Читаем Жизнь в солнечном луче полностью

Полковник улыбнулся, посмотрел на Сашу. «Врешь, — подумал он.— Этот парень моей породы, этот знает, что ему нужно делать и как делать».

Ночью Саша признался полковнику:

— Муторно они живут. И скучно.

— Скучно? По-моему, наоборот. Слишком весело.

— Все делают другие. Что-то и самому нужно делать.

— Он в отставке. Свое сделал. К тому же он воевал хорошо. Сбил пятнадцать самолетов.

— А теперь?

— Ты бы не хотел так жить?

— Нет. Я должен сам все делать, а то я сойду с ума. Не представляю, как этот Семен собирается быть летчиком.

— А что?

— Мне все время казалось, что…— Он подумал.— Даже не знаю, как сказать. Ну, хотя бы экзамены. Ведь экзамены — это проверка, могу ли я там учиться, хватит ли у меня знаний. Гожусь ли я вообще? Как же без экзаменов? Даже для себя. И так уверен, что его сына примут!
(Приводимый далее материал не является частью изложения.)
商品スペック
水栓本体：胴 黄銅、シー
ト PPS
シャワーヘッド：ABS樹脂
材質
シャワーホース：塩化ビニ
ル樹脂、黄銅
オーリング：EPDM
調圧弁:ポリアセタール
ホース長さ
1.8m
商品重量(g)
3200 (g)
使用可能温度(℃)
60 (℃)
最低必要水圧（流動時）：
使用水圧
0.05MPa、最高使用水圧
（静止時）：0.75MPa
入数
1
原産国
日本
Полковник подумал: «Вот какую ношу я взвалил себе на плечи. Это готовый человек. Непримиримый. Хорошо? А я думал помочь ему сделать жизнь спокойной, выбрать спокойный путь. А он его не захочет».

— Ты спишь? — спросил полковник.

— Нет,— ответил Саша.— Думаю.

— Мне можно знать, о чем ты думаешь?

— Про вас думаю. Только я не скажу, что думаю. Вы спите. Вам за рулем сидеть. До Кавказа далеко. Вы не беспокойтесь ни о чем. Вы — настоящий.
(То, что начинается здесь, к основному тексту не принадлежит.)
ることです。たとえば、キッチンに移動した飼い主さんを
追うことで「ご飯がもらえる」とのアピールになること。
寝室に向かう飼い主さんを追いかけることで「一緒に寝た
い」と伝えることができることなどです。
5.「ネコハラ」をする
— Вот как? — удивился полковник.

Но Саша не ответил ему, он просто заснул.

Утром они уехали на юг, через кубанские степи, к горам.

Вернулись они домой в конце июля, и на следующий день полковник повез Сашу в авиационное училище, которое сам закончил еще до войны.

Здесь Саша снова встретил Семена. На этот раз из беседы с ним Саша вынес протестующую неприязнь и поэтому в ответ на попытки Семена сблизиться решительнее стал от него отгораживаться.

Разные ребята поступали в училище, из разных городов. Саше даже показалось странным, как такие разные люди смогут овладевать одной профессией, требующей самой высшей степени товарищества в человеческих отношениях.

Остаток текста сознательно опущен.